* [Problem requirements]: Look through the records below, and whenever a line contains "Silla", copy it.

* [Source data]:
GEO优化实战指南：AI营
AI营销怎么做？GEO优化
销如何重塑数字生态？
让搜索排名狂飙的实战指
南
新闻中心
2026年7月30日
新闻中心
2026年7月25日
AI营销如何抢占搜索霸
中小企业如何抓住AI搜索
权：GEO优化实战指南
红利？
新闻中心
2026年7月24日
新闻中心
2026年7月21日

...

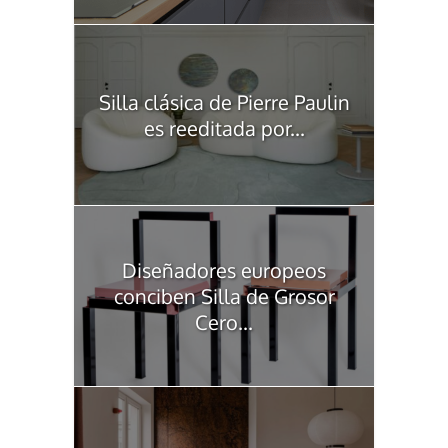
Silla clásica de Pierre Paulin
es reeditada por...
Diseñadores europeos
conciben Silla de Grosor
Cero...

* [Solved exercise]:
Silla clásica de Pierre Paulin
conciben Silla de Grosor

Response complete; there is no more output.